* **Aim of the task**: Copy all lines below that use the word "https".

Saved data entries:
····················

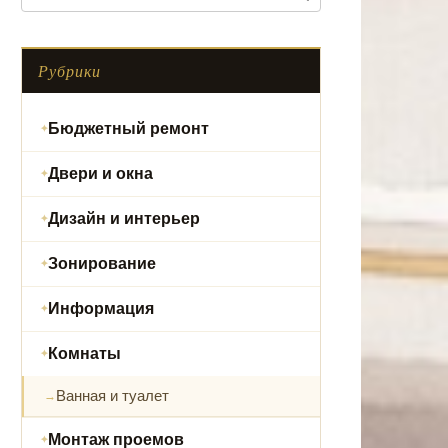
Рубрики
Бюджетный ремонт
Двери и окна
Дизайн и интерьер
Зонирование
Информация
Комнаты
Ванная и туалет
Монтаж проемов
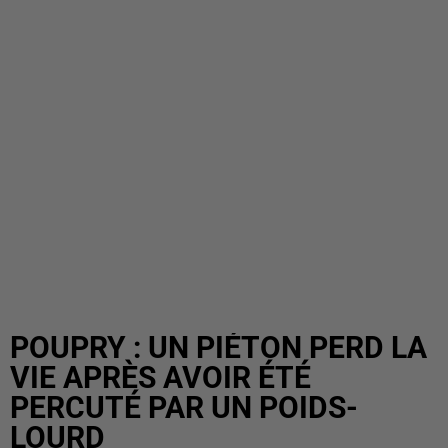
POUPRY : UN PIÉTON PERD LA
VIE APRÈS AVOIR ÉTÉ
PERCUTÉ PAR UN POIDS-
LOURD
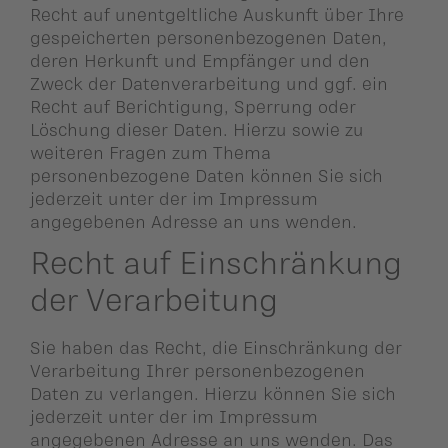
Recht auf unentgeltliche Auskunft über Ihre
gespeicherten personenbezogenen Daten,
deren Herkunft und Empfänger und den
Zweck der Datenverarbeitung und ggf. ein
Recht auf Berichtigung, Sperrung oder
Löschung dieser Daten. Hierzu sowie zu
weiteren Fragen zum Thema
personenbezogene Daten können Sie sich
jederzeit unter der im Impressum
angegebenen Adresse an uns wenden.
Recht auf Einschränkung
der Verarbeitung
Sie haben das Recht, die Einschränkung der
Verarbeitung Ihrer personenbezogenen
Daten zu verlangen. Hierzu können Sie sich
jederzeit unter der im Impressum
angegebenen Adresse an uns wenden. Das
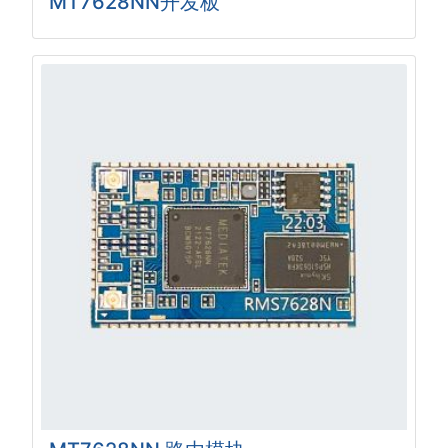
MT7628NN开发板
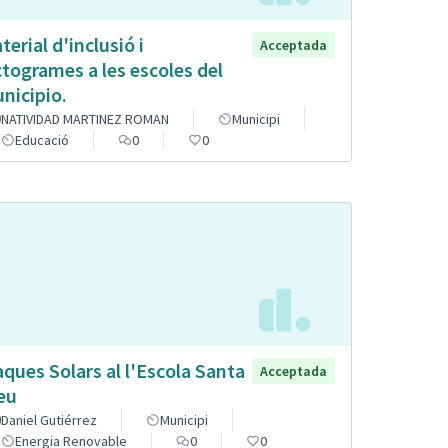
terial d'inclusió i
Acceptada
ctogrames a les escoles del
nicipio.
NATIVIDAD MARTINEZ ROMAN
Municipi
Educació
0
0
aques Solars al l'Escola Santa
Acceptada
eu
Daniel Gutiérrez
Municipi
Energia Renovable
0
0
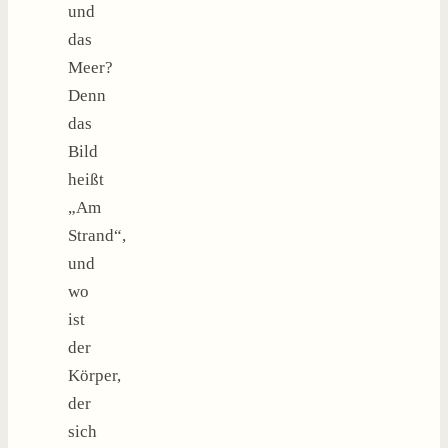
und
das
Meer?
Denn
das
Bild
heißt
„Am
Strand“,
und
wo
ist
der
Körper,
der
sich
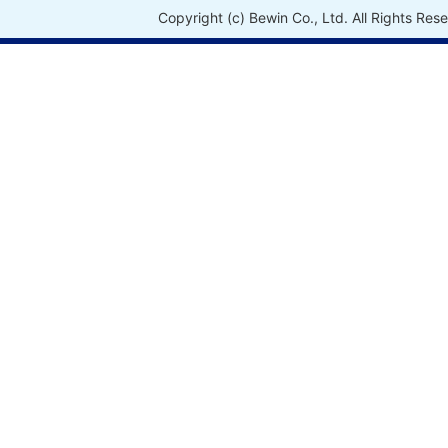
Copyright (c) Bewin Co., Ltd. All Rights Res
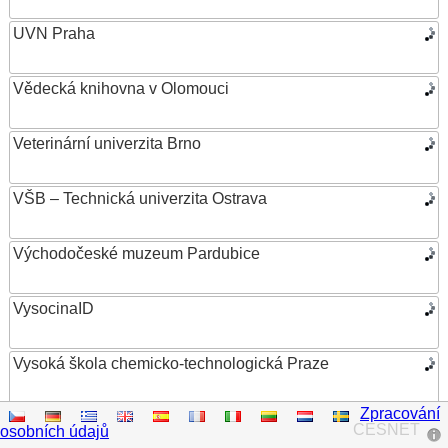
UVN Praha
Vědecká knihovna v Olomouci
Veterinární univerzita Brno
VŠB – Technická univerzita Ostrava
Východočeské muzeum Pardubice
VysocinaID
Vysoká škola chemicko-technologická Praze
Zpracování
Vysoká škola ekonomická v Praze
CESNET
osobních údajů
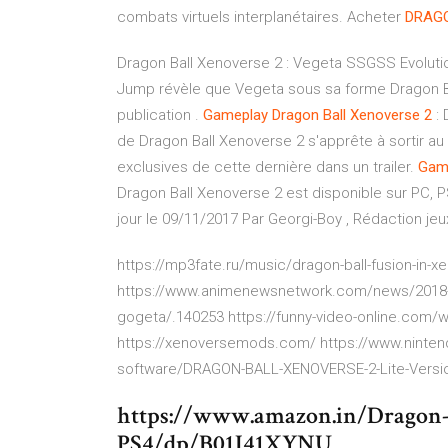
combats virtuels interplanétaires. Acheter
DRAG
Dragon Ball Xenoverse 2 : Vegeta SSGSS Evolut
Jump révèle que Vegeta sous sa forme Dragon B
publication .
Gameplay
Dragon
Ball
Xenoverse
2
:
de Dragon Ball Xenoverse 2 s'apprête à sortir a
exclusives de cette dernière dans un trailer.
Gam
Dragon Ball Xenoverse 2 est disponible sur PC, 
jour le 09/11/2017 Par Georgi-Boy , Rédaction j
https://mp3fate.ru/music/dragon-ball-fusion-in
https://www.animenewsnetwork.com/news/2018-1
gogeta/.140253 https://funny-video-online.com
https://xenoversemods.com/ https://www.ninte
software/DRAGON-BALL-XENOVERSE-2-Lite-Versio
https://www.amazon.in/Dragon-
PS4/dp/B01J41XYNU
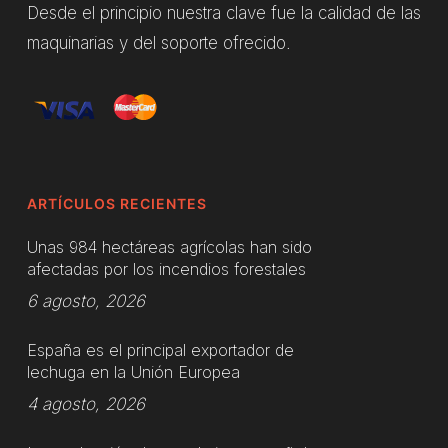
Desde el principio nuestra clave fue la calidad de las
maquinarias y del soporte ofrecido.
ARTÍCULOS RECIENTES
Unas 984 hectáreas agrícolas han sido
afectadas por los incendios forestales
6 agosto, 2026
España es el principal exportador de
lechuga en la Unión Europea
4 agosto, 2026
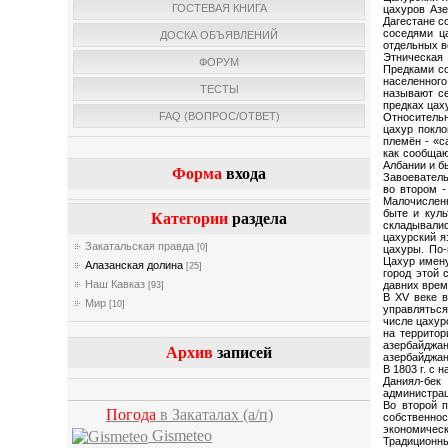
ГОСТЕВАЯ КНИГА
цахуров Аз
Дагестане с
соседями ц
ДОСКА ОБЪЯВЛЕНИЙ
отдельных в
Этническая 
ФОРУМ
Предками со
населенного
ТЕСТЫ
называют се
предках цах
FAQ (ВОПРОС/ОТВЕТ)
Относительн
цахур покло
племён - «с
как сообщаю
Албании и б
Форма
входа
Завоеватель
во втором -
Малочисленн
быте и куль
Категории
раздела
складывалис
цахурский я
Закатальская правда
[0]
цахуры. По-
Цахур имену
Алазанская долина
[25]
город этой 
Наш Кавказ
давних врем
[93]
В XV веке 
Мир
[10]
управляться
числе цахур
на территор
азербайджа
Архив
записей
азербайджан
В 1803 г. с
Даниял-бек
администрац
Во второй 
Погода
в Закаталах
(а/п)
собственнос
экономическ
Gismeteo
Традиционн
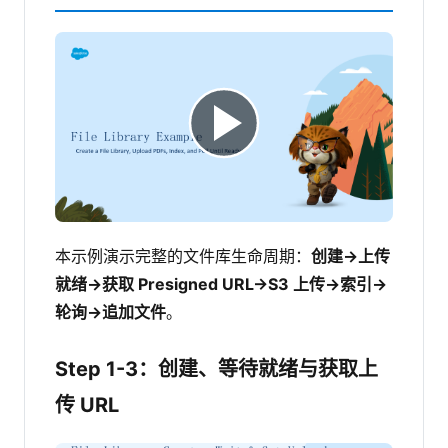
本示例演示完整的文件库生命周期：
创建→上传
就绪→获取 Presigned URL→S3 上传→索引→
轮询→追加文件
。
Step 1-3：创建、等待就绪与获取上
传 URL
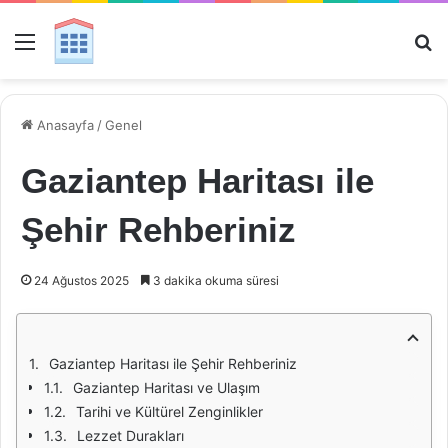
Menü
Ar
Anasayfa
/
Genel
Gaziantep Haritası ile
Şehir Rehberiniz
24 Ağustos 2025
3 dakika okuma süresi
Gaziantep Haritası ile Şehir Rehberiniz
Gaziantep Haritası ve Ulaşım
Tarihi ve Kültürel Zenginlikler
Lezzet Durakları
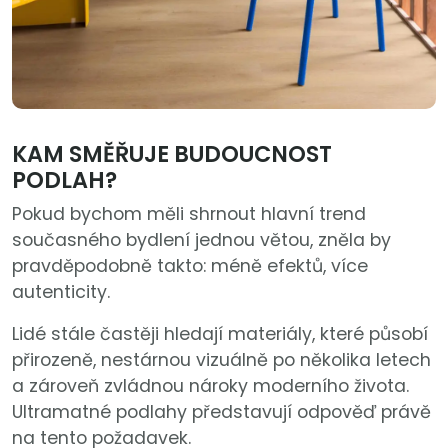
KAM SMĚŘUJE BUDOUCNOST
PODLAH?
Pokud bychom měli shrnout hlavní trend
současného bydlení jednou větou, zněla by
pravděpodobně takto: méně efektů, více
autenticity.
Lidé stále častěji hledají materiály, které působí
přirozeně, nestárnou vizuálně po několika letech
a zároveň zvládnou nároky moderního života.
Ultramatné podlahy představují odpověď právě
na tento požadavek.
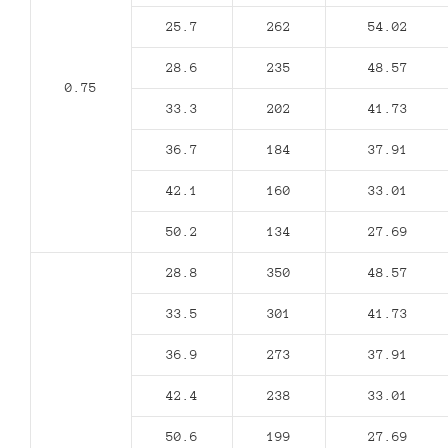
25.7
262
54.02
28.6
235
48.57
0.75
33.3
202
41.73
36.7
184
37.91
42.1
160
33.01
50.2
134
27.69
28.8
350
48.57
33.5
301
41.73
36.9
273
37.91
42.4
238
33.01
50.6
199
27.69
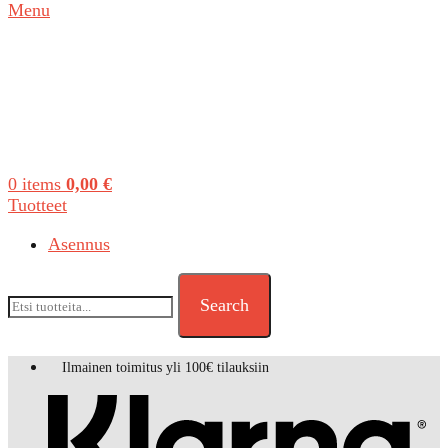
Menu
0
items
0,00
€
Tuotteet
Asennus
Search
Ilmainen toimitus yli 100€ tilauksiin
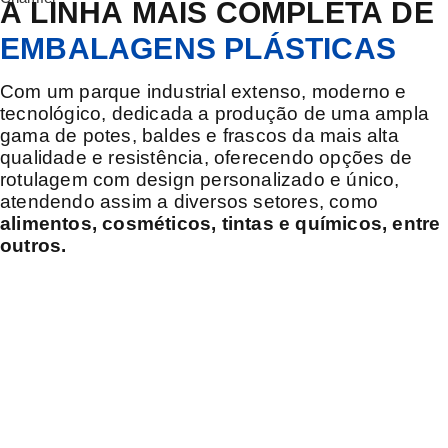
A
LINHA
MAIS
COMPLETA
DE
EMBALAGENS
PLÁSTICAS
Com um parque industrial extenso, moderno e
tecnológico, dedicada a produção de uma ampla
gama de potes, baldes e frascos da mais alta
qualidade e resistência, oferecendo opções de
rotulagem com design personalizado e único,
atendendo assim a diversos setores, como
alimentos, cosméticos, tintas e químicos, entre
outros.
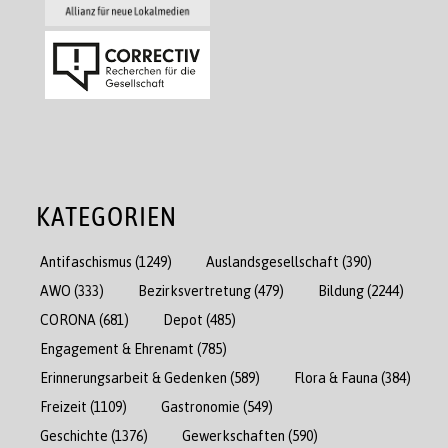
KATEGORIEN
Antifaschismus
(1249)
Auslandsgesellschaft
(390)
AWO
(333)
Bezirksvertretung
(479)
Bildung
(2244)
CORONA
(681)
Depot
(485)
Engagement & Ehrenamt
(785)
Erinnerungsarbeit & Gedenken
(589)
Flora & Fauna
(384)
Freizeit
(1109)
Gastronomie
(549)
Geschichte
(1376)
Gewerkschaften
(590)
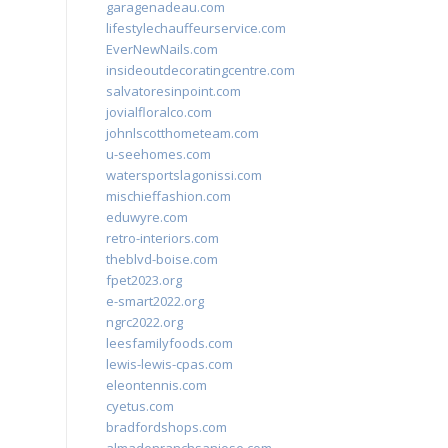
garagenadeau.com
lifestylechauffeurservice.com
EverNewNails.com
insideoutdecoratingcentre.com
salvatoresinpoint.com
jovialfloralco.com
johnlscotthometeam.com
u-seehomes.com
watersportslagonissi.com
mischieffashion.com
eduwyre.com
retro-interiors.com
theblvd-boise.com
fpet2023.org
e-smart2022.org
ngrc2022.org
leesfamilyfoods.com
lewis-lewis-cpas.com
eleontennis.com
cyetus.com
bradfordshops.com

····················

* **Task solution**:
https://mp3fate.ru/music/dragon-ball-fusion-in
https://www.animenewsnetwork.com/news/2018-1
gogeta/.140253 https://funny-video-online.com
https://xenoversemods.com/ https://www.ninte
https://www.amazon.in/Dragon-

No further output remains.